In general, two different kinds of Asian persimmons thrive here in the northwest, 'Fuyu' and the larger-fruited 'Hachiya.' For best eating, the fruits must be harvested when fully colored, the fruits cut from the tree, each retaining a short woody stem. Depending upon the kind at hand, storage at room temperature until fully mature may require up to a month or so.
The shape of a 'Fuyu' resembles a orangish tomato that is slightly flattened. It can be eaten when firm ripe and fully colored, or after the flesh softens a bit. Don't wait until it is mushy.
'Hachyia' are very astringent -- the extreme puckeriness you observed -- but are delicious when soft ripe. Then, they feel like a soft bag of pudding. To eat, cut the fruit in half, then spoon out the soft flesh. The fruits will slowly ripen off the tree if stored at room temperature. And, as mentioned above, to harvest, cut each fruit from the tree and retain a small amount of stem.

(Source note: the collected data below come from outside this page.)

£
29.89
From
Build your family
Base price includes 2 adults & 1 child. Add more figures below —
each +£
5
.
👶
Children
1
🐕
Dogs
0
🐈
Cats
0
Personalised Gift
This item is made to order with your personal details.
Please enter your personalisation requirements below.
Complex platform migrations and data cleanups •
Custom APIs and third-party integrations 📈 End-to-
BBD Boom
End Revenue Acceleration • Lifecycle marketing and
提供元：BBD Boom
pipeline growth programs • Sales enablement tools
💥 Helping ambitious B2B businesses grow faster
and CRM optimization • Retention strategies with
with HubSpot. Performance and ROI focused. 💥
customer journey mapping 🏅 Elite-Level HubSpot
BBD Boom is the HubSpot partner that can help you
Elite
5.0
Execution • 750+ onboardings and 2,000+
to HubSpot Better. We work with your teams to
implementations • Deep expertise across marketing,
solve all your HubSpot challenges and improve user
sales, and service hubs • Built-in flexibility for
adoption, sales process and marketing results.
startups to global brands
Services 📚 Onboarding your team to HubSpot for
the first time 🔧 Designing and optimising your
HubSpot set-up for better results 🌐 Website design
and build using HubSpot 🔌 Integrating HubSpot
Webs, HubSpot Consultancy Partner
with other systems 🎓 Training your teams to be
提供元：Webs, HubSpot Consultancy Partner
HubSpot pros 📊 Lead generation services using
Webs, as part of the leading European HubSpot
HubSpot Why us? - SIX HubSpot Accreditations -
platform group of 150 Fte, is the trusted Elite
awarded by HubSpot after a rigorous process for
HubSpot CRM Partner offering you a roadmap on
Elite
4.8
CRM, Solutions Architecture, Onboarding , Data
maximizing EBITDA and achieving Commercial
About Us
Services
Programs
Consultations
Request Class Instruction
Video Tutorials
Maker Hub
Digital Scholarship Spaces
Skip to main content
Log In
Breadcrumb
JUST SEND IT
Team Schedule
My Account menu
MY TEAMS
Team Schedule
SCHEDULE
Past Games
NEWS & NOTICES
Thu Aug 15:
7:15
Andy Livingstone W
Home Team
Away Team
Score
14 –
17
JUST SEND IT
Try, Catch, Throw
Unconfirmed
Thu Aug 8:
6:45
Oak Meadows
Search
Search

Freezing a 'Hachiya' fruit overnight will soften the fruit and also remove the astringency. To eat, spoon out the sweet, soft flesh while still partially frosty or wait until fully thawed.
The frozen flesh may also be used in baking. And some ethnic groups, such as the Asians, like to dry the fruit for later use.
If you plan to donate the persimmons to a Food Bank, etc., understand that it can be difficult to give them away! That said, Asian people/groups may more than welcome such a gift.
In any case, be certain to call ahead to determine if the agency/group is interested and how many they would like to receive. They may not have storage space or they don't have clients who enjoy persimmons.